▶ _Exercise brief_
Your task is to find every line of the data that holds the string "joven" and copy it.

(Stored data)
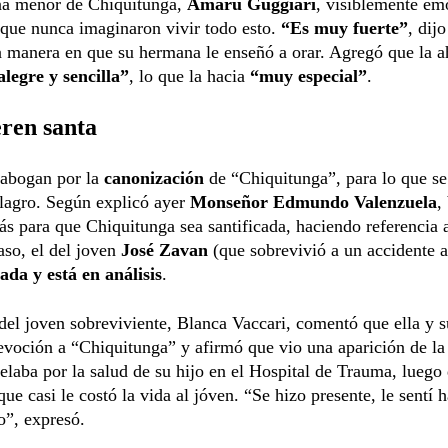
a menor de Chiquitunga,
Amarú Guggiari
, visiblemente em
que nunca imaginaron vivir todo esto.
“Es muy fuerte”
, dijo
a manera en que su hermana le enseñó a orar. Agregó que la a
alegre y sencilla”
, lo que la hacia
“muy especial”
.
ren santa
 abogan por la
canonización
de “Chiquitunga”, para lo que se
lagro. Según explicó ayer
Monseñor Edmundo Valenzuela
,
s para que Chiquitunga sea santificada, haciendo referencia 
so, el del joven
José Zavan
(que sobrevivió a un accidente a
da y está en análisis
.
el joven sobreviviente, Blanca Vaccari, comentó que ella y s
voción a “Chiquitunga” y afirmó que vio una aparición de la
elaba por la salud de su hijo en el Hospital de Trauma, luego 
que casi le costó la vida al jóven. “Se hizo presente, le sentí 
ro”, expresó.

▶ _Task result_
so, el del joven
el joven sobreviviente, Blanca Vaccari, comentó que ella y s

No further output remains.